How to set up passwordless SSH Authentication on Linux

How to set up passwordless SSH Authentication on Linux

Passwords are becoming vulnerable with the ever-evolving cybersecurity environment. No more than ever, systems are becoming prone to brute-force attacks. Users are also making it easy for hackers to infiltrate their systems by securing systems with weak and often guessable passwords. 2 Factor authentication is now commonplace and it provides an extra layer of protection using OTP codes to ensure that it’s actually the user logging into the system.

Another way you can secure your server is by setting up passwordless SSH authentication on your server. This uses public-key SSH authentication where an SSH key pair is generated on the local system. The key pair is made up of a private and a public SSH key. The private key remains on the local system whilst the public key is uploaded to the remote system. During authentication, a key exchange occurs between the public key saved on the remote system and the private key on the local system. Subsequent connections are thus secured and no password will be required.

In this guide, we take you through how to configure password SSH authentication in 3 simple steps.

Passwordless SSH setup Lab

For demonstration purposes, we will use the following lab setup:

Local Linux system -
Remote Linux system -

It would be prudent to also ensure that you can access the remote system from your local system using SSH password authentication.

Let’s get started!

Step 1. Generate SSH key pair

Right off the bat, we will generate an SSH key-pair which will be stored in the home directory. So, invoke the ssh-keygen command as shown. Here, we are creating a 4096-bit key pair.

$ ssh-keygen -b 4096

Accept the defaults by simply pressing ENTER. You can find the SSH key pair in the ~/.ssh directory which is a hidden directory in your home folder.

Just to be cocksure use the ls command to check the presence of the SSH keys.

$ ls .ssh

The private key is denoted by id_rsa while id_rsa.pub is the public key. These are cryptographic keys that are encrypted. We will, later on, copy the public key to the remote system.

Step 2. Copy the SSH key pair to the remote system

Next, you need to copy and save the public key to the remote Linux system. Why are we doing this? In public-key authentication, an authentication handshake takes place between the public key on the remote system and the private key residing on the local system.
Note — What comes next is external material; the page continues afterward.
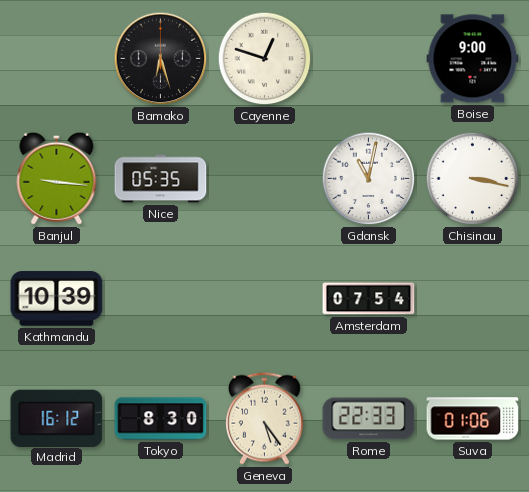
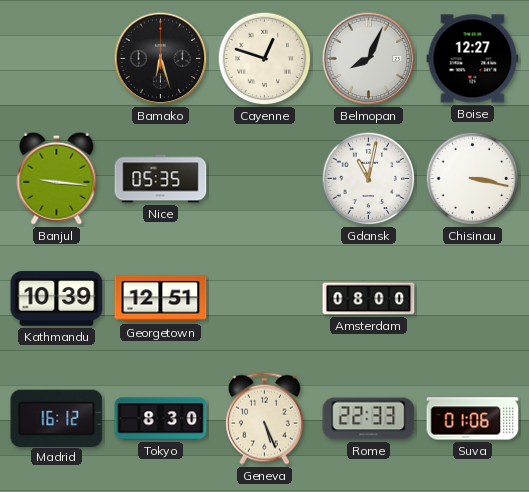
Belmopan: none -> 8:04
Boise: 9:00 -> 12:27
Georgetown: none -> 12:51
Amsterdam: 07:54 -> 08:00
Geneva: 5:24 -> 5:26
This ensures that all subsequent traffic between the local host system and the remote system is encrypted.

To copy the SSH public key, run the ssh-copy-id command as follows.

$ ssh-copy-id user@remote-ip

In our case, this will be:

$ ssh-copy-id [email protected]

To continue connecting, type ‘Yes’ and press ENTER. Thereafter, provide the password to the remote system to log in and copy the SSH public key.
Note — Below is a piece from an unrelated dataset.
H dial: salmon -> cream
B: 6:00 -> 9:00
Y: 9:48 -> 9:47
The public SSH key is added to a unique file called authorized_keys in the home directory of the user account you are logging into. The full path to this file is ~/.ssh/authorized_keys

After successfully copying the SSH key, you can now log in to the remote system using the public key authentication as follows.

$ ssh [email protected]

From the snippet below, you can see that we have logged in to the remote system without even being prompted for a password. Awesome!
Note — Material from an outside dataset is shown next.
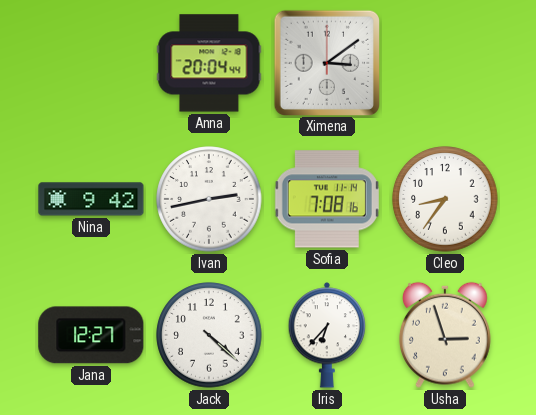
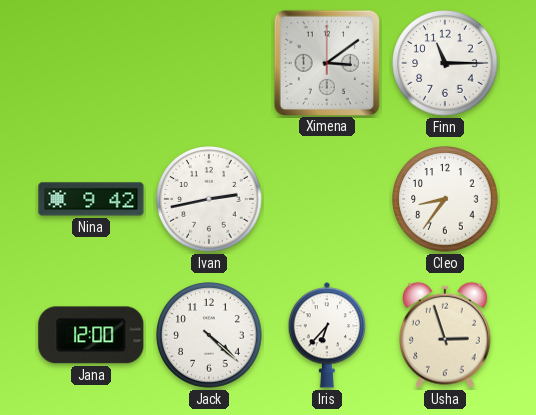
Anna: 20:04 -> none
Finn: none -> 11:15
Sofia: 7:08 -> none
Jana: 12:27 -> 12:00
As mentioned earlier, the public key is saved in the ~/.ssh/authorized_keys path.

Step 3. Disable password authentication (Optional)

If you want to boost the security of your remote system, you might want to consider disabling password authentication. In doing so, you ensure that you are the only one who can access the system using the private key sitting on your local system. The key should always be a top secret. Never share it with anyone lest your system becomes compromised.

On the remote host, open access the /etc/sshd_config file a shown.

$ sudo vim /etc/sshd_config

Locate the PasswordAuthentication parameter and set it to no as shown.

Next, ensure that Public Key authentication is enabled as shown.

For the changes to persist, perform a restart of the SSH service as follows.

$ sudo systemctl restart ssh

To demonstrate that password authentication is disabled, we will try and access the server using the Putty SSH client. Provide the remote system’s address and hit ‘Open’

Provide the remote username and hit ENTER. This time around, you get an authentication since we disabled password authentication.


Public key authentication is a tamperproof way of connecting and hardening your server. It eliminates attack vectors such as brute force password attacks which are ominous when your system has password authentication.